Но как только ко мне начинали хорошо относиться, мне почему-то казалось, что  меня жалеют. А жалости я не переносил, она ассоциировалась у меня с трусостью и слабостью. Я сразу ёршился, словно ежик сжимался в клубок, выставляя иголки наружу и “колол” и виноватых и правых. На этом все попытки завязать дружбу заканчивались, и взрослые, и мои сверстники отступали, обескураженные   моей холодностью и агрессивностью. И никто не мог, да и не пытался понять, что мною движет страх, обыкновенный подростковый страх полюбить кого-нибудь и попасть в зависимость от этого человека, прослыть слабаком. Ведь в человеческих взаимоотношениях нет равенства – один любит, другой позволяет себя любить.

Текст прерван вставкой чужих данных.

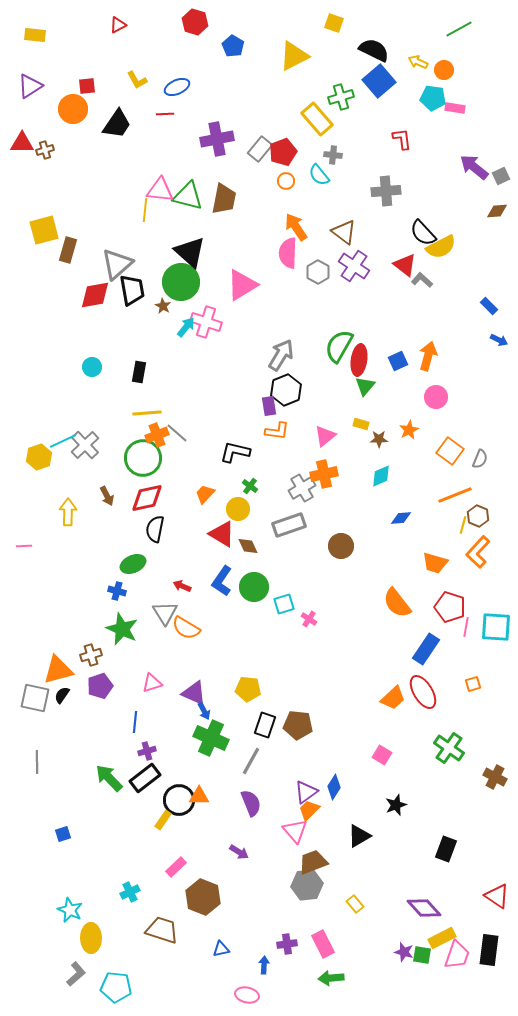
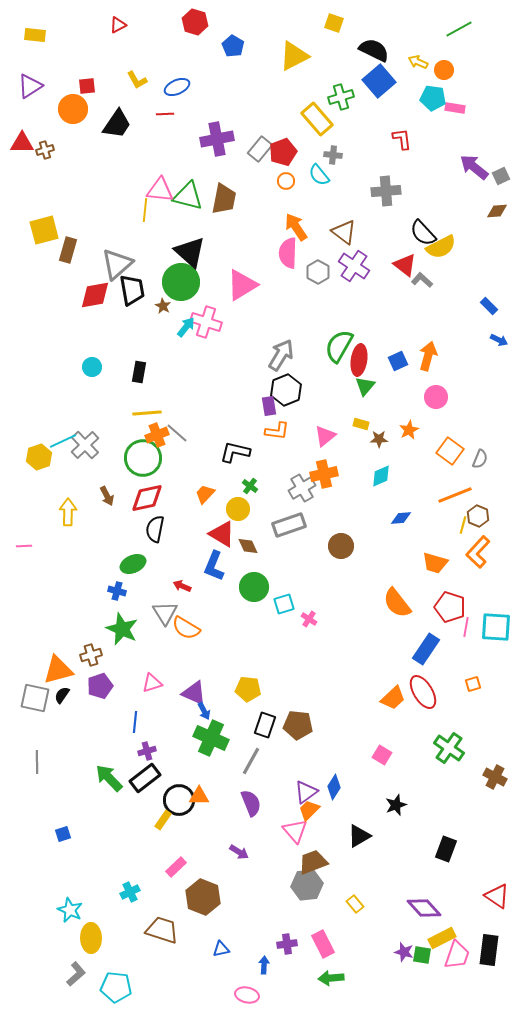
blue L-shape at (222, 581): moved 8 px left, 15 px up; rotated 12 degrees counterclockwise
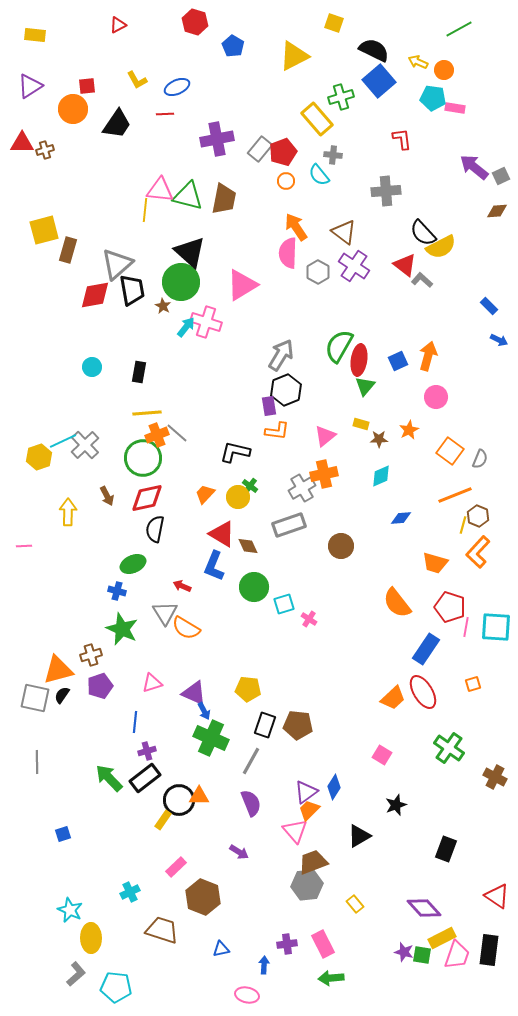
yellow circle at (238, 509): moved 12 px up
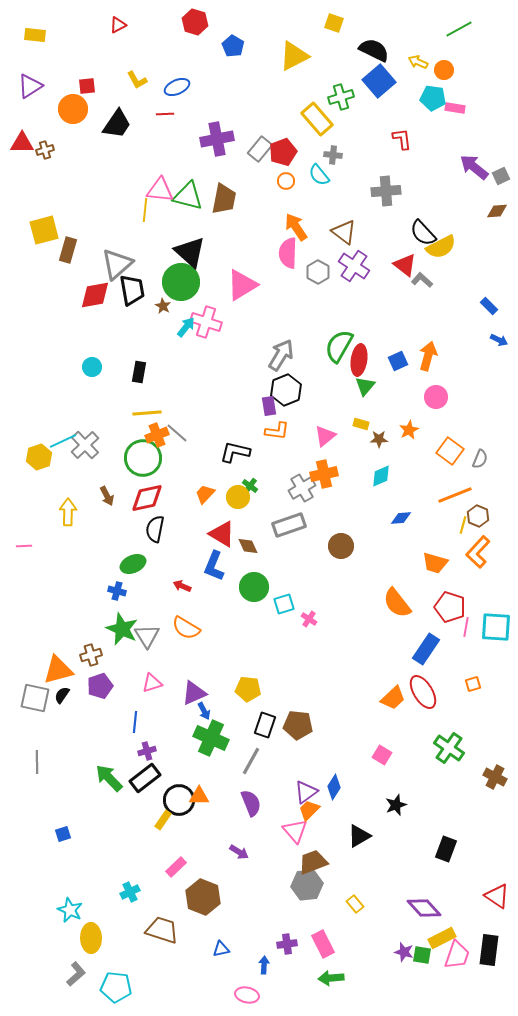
gray triangle at (165, 613): moved 18 px left, 23 px down
purple triangle at (194, 693): rotated 48 degrees counterclockwise
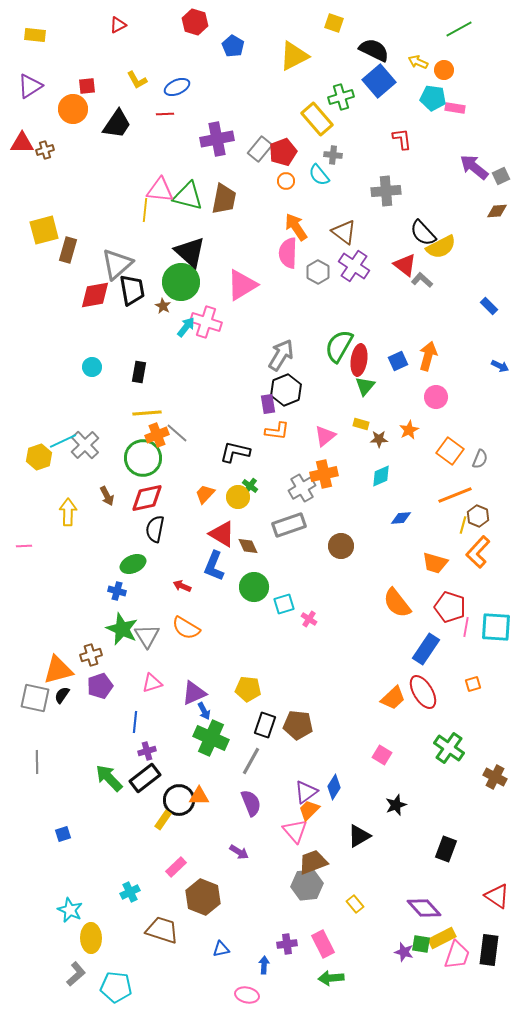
blue arrow at (499, 340): moved 1 px right, 26 px down
purple rectangle at (269, 406): moved 1 px left, 2 px up
green square at (422, 955): moved 1 px left, 11 px up
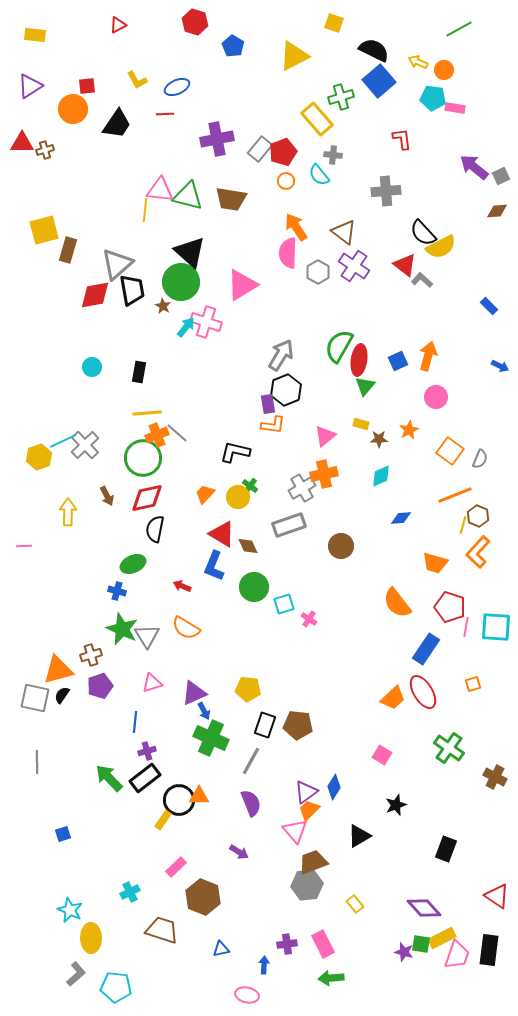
brown trapezoid at (224, 199): moved 7 px right; rotated 88 degrees clockwise
orange L-shape at (277, 431): moved 4 px left, 6 px up
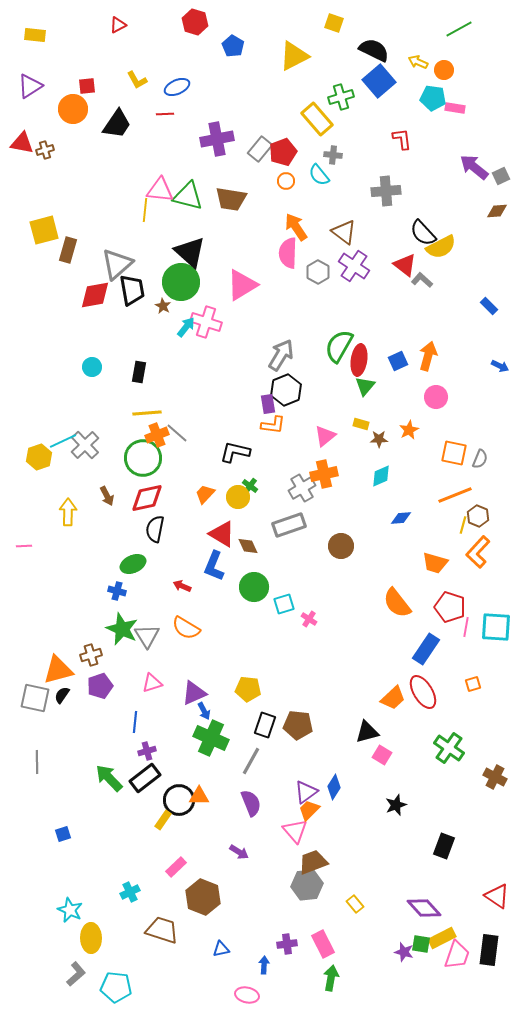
red triangle at (22, 143): rotated 10 degrees clockwise
orange square at (450, 451): moved 4 px right, 2 px down; rotated 24 degrees counterclockwise
black triangle at (359, 836): moved 8 px right, 104 px up; rotated 15 degrees clockwise
black rectangle at (446, 849): moved 2 px left, 3 px up
green arrow at (331, 978): rotated 105 degrees clockwise
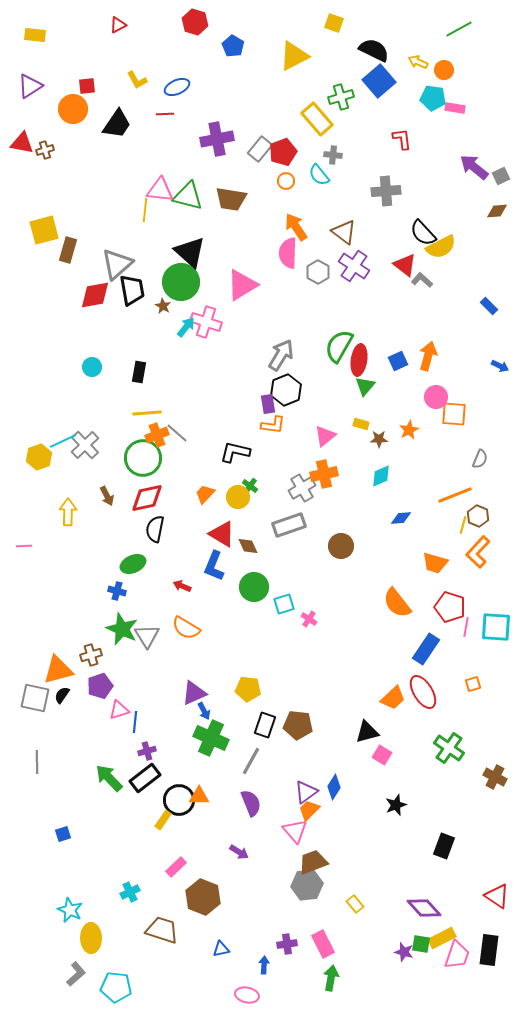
orange square at (454, 453): moved 39 px up; rotated 8 degrees counterclockwise
pink triangle at (152, 683): moved 33 px left, 27 px down
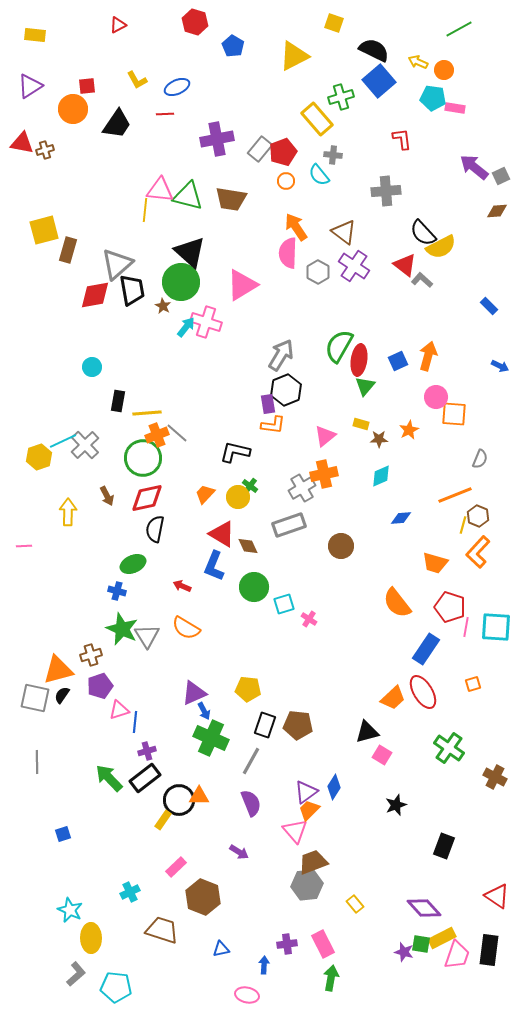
black rectangle at (139, 372): moved 21 px left, 29 px down
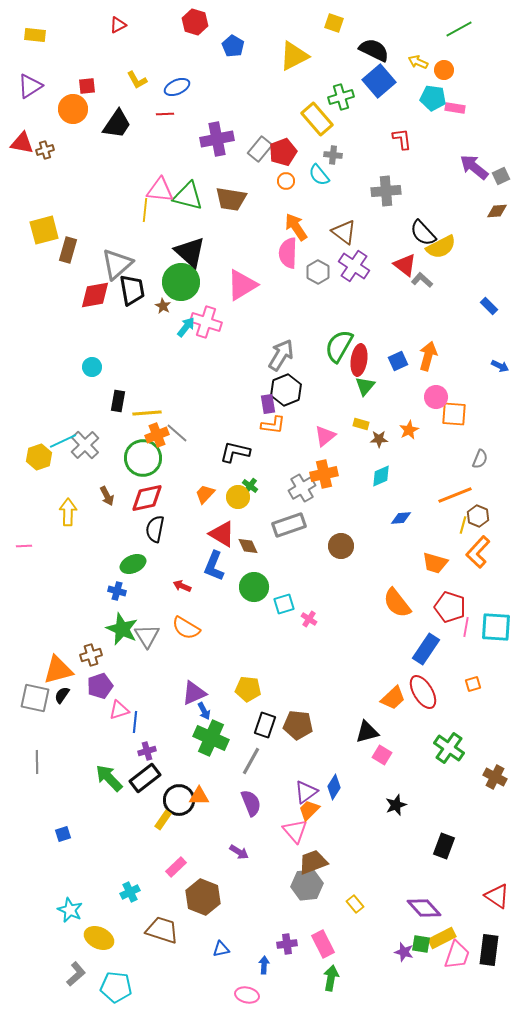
yellow ellipse at (91, 938): moved 8 px right; rotated 64 degrees counterclockwise
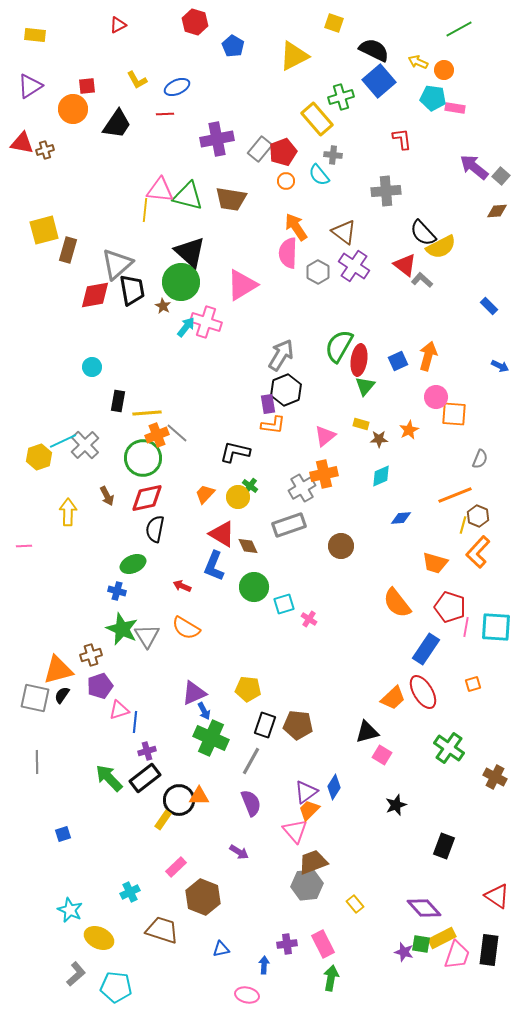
gray square at (501, 176): rotated 24 degrees counterclockwise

А я не мог быть слабаком, не мог быть трусом. Я поклялся себе – день, когда я чего-нибудь испугаюсь, будет последним днем моей жизни. Однажды я уже испытал страх, леденящий, мерзкий, как грызущий плоть червь, страх, который и тебя самого превращает в червя. Тогда пьяный отчим избивал мою мать, точно, методично, с расчетливой холодной яростью. Кровь струилась из рассеченной маминой губы, изящная рука была изогнута и вывернута в локте, словно игрушечная.

Маленькая, хрупкая, она лежала на полу, словно сломанная кукла, а отчим, будто стервятник, кружил над неподвижным телом и в глазах его серых, в желтую крапинку, горел победоносный огонь. А я стоял в соседней комнате, в луже собственной мочи, и смотрел через открытую дверь, как отчим срывает платье с моей семнадцатилетней сестры. Я боялся, я так боялся, что даже не мог сдвинуться с места и сбежать, чтобы он меня не увидел. Мне тогда было 12 лет.

Мама через год умерла. Отчим испарился в неизвестном направлении. Сестра стала шлюхой, из тех, кто отдается за бутылку.

И во всём был виноват я, я, я!!! Мне нужно было вцепиться отчиму в глотку,  по капле пить его кровь, пусть бы он меня убил, но я бы не чувствовал себя червем столько лет, и мама была бы жива, и сестра вышла бы замуж и нянчила своих детей, а не корчилась от боли после очередного подпольного аборта.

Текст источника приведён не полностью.